Loss function for sequence modeling w/ RNN

I’d like advice on the best way to model the loss function in Flux for an RNN where I’m modeling a sequence of words in labeled sentences. (This is for a regression task, but a sentiment analysis task would look similar.)

I have sentences of varying lengths, which I split into words encoded as one-hot vectors. Each sentence is associated w/ a single label for the entire sentence.

# Extremely Simplified Example data:
words = [ "This long sentence is about the number six <EOS>",
"This short one is about 2.3 <EOS>"]

actual_labels = [6.0, 2.3]

allwords = unique( reduce(vcat, split.(words)) )
nwords = size(allwords,1)

Because each sequence is associated w/ a single label, I don’t know what the best way to define the loss function is in Flux.
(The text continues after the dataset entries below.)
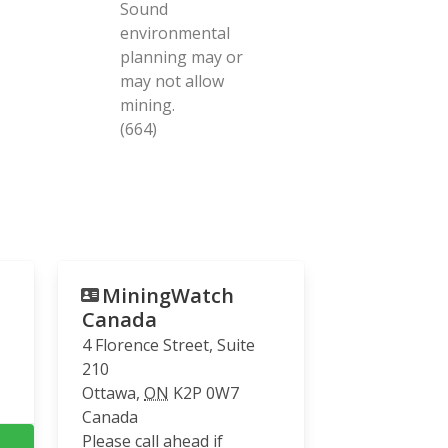
Sound
environmental
planning may or
may not allow
mining.
(664)
MiningWatch
Canada
4 Florence Street, Suite
210
Ottawa
,
ON
K2P 0W7
Canada
Please call ahead if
I only want to measure the loss for the full RNN representation of the entire sequence. I have so far treated the labels for earlier words as missing and defined the loss over non-missing labels only:

revised_labels = [ 
[missing, missing, missing, missing, missing, missing, missing, missing, 6.0], 
[ missing, missing, missing, missing, missing, missing, 2.3] ]
    # treating all labels except <EOS> as missing 

# An example model, but I need to get the loss function right first
model_m = Chain(RNN(nwords, 16, tanh), Dense(16, 1, identity))

function loss(x,y)
    if !ismissing(y)
        loss = (model_m(x) - y)^2
td = vcat([map( v-> Flux.onehot(v, allwords), split(words[1]))], [map( v-> Flux.onehot(v, allwords), split(words[2]))])
train_data = Flux.Data.DataLoader( td, revised_labels);

opt = ADAM(1e-2)
Flux.train!(loss, params(model_m), train_data, opt)

# DimensionMismatch.

For a few different implementations of loss like this one I get a DimensionMismatch error, but I think the real error is that I’m thinking about the loss function incorrectly. I have read the recurrence section of the docs, but so far have not seen a way to the solution for this case. If anyone can point me in the right direction that would be much appreciated.
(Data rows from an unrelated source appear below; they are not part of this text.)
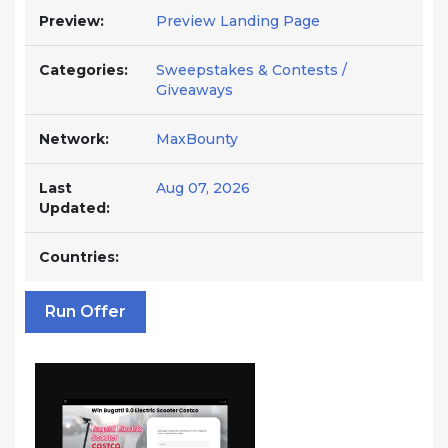
Preview:
Preview Landing Page
Categories:
Sweepstakes & Contests /
Giveaways
Network:
MaxBounty
Last
Aug 07, 2026
Updated:
Countries:
Run Offer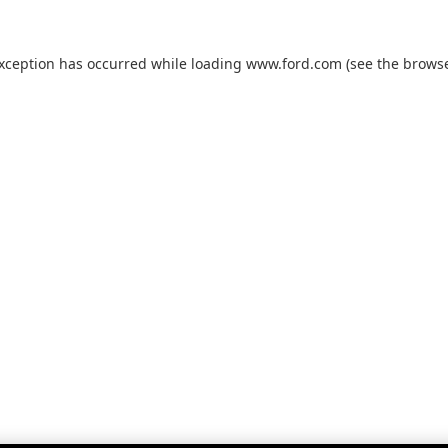
exception has occurred while loading
www.ford.com
(see the
browse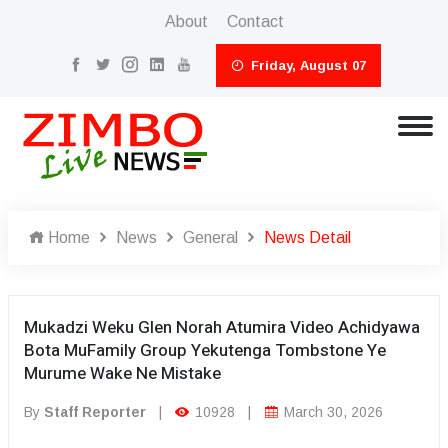
About
Contact
Friday, August 07
Home
News
General
News Detail
Mukadzi Weku Glen Norah Atumira Video Achidyawa
Bota MuFamily Group Yekutenga Tombstone Ye
Murume Wake Ne Mistake
By
Staff Reporter
|
10928
|
March 30, 2026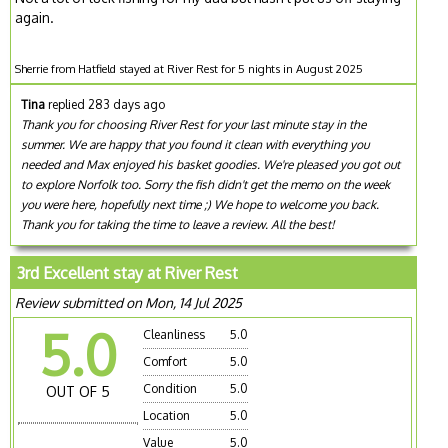
again.
Sherrie from Hatfield stayed at River Rest for 5 nights in August 2025
Tina
replied 283 days ago
Thank you for choosing River Rest for your last minute stay in the
summer. We are happy that you found it clean with everything you
needed and Max enjoyed his basket goodies. We're pleased you got out
to explore Norfolk too. Sorry the fish didn't get the memo on the week
you were here, hopefully next time ;) We hope to welcome you back.
Thank you for taking the time to leave a review. All the best!
3rd Excellent stay at River Rest
Review submitted on Mon, 14 Jul 2025
5.0
Cleanliness
5.0
Comfort
5.0
Condition
5.0
OUT OF 5
Location
5.0
Value
5.0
I’m going to answer my own question in case anyone runs into this problem later and finds this question.

Following the example here worked, though for a regression task the model and loss function need to change somewhat:

function build_model(args)
	scanner = Chain(Dense(args.inpt_dim, args.N, σ), LSTM(args.N, args.N))
	encoder = Dense(args.N, 1, identity) # sum outputs and apply identity activation.
	return scanner, encoder 

function model(x, scanner, encoder)
	state = scanner.(x.data)[end]     # the last element, so the last hidden state   
	encoder(state)[1]                 # this returns a vector of a single element, so take the element  

The loss function itself is

loss(x, y)=  (model(x, scanner, encoder) - y)^2